▼▼▼

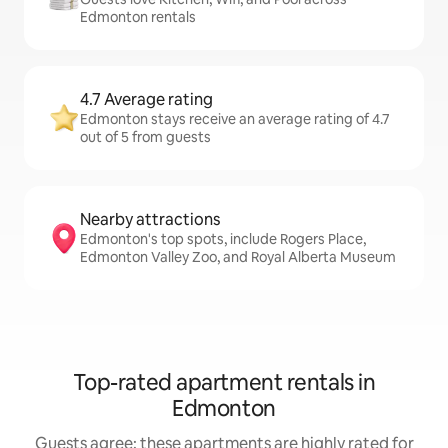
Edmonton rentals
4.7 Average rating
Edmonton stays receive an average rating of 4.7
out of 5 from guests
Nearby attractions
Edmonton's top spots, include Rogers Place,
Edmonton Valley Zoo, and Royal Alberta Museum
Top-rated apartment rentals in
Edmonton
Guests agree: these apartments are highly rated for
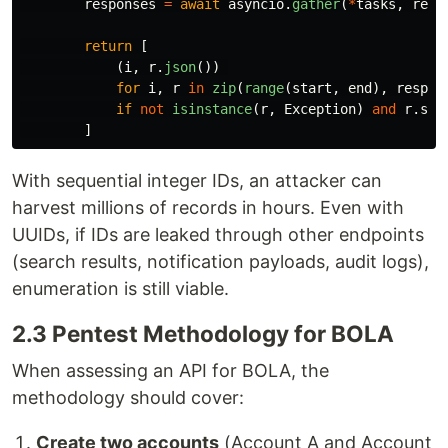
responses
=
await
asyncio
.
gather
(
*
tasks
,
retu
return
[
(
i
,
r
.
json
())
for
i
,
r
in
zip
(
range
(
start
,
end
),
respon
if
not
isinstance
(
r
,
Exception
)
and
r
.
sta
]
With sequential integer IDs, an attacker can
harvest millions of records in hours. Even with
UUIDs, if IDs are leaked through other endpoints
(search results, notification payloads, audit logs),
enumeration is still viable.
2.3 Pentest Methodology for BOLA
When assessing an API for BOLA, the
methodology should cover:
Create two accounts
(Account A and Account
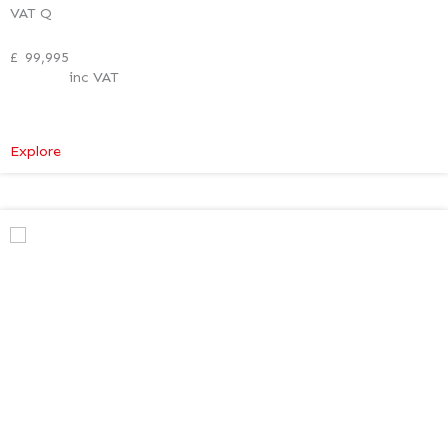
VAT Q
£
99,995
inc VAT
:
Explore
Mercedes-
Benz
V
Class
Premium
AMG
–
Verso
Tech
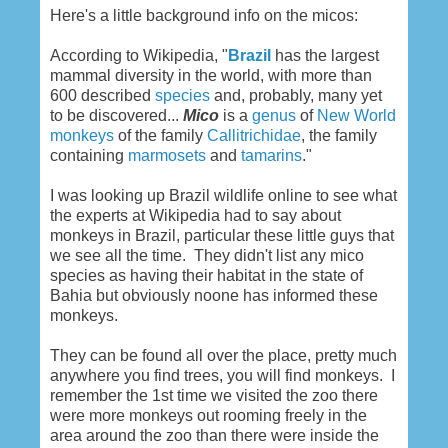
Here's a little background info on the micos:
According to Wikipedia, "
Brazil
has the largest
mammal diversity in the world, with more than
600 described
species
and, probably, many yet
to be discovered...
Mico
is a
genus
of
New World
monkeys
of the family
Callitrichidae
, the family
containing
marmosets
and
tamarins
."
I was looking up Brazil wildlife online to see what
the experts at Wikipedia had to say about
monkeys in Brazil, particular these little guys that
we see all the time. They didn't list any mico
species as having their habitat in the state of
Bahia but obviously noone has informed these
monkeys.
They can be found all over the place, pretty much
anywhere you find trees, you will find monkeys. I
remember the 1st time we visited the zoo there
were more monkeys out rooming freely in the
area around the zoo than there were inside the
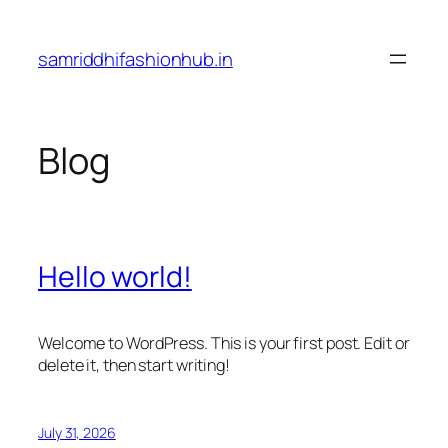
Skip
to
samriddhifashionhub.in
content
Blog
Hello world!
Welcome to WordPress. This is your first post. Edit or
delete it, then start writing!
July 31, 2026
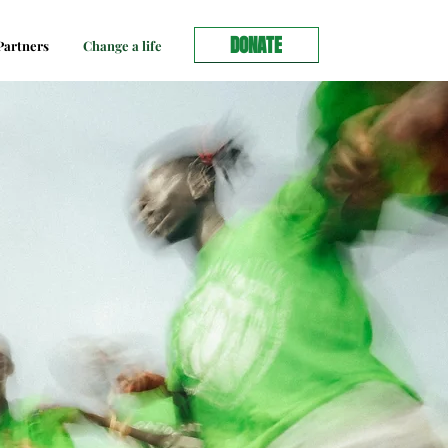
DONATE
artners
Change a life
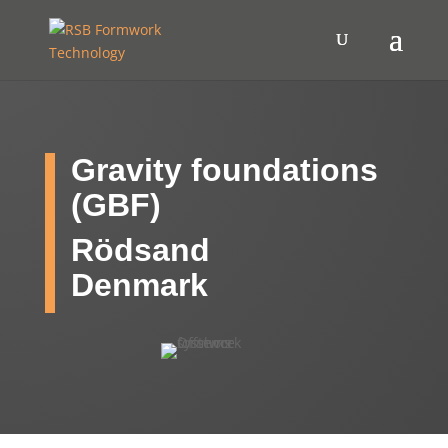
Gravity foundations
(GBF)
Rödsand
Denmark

▲▲▲

WHAT YOU HAVE TO DO: All of the data needs repeating exactly, but the pictures do not.

EXERCISE SOLUTION:
Edmonton rentals
4.7 Average rating
Edmonton stays receive an average rating of 4.7
out of 5 from guests
Nearby attractions
Edmonton's top spots, include Rogers Place,
Edmonton Valley Zoo, and Royal Alberta Museum
Top-rated apartment rentals in
Edmonton
Guests agree: these apartments are highly rated for
responses
=
await
asyncio
.
gather
(
*
tasks
,
retu
return
[
(
i
,
r
.
json
())
for
i
,
r
in
zip
(
range
(
start
,
end
),
respon
if
not
isinstance
(
r
,
Exception
)
and
r
.
sta
]
With sequential integer IDs, an attacker can
harvest millions of records in hours. Even with
UUIDs, if IDs are leaked through other endpoints
(search results, notification payloads, audit logs),
enumeration is still viable.
2.3 Pentest Methodology for BOLA
When assessing an API for BOLA, the
methodology should cover:
Create two accounts
(Account A and Account
VAT Q
£
99,995
inc VAT
:
Explore
Mercedes-
Benz
V
Class
Premium
AMG
–
Verso
Tech
Here's a little background info on the micos:
According to Wikipedia, "
Brazil
has the largest
mammal diversity in the world, with more than
600 described
species
and, probably, many yet
to be discovered...
Mico
is a
genus
of
New World
monkeys
of the family
Callitrichidae
, the family
containing
marmosets
and
tamarins
."
I was looking up Brazil wildlife online to see what
the experts at Wikipedia had to say about
monkeys in Brazil, particular these little guys that
we see all the time. They didn't list any mico
species as having their habitat in the state of
Bahia but obviously noone has informed these
monkeys.
They can be found all over the place, pretty much
anywhere you find trees, you will find monkeys. I
remember the 1st time we visited the zoo there
were more monkeys out rooming freely in the
area around the zoo than there were inside the
Skip
to
samriddhifashionhub.in
content
Blog
Hello world!
Welcome to WordPress. This is your first post. Edit or
delete it, then start writing!
July 31, 2026
DONATE
artners
Change a life
Gravity foundations
(GBF)
Rödsand
Denmark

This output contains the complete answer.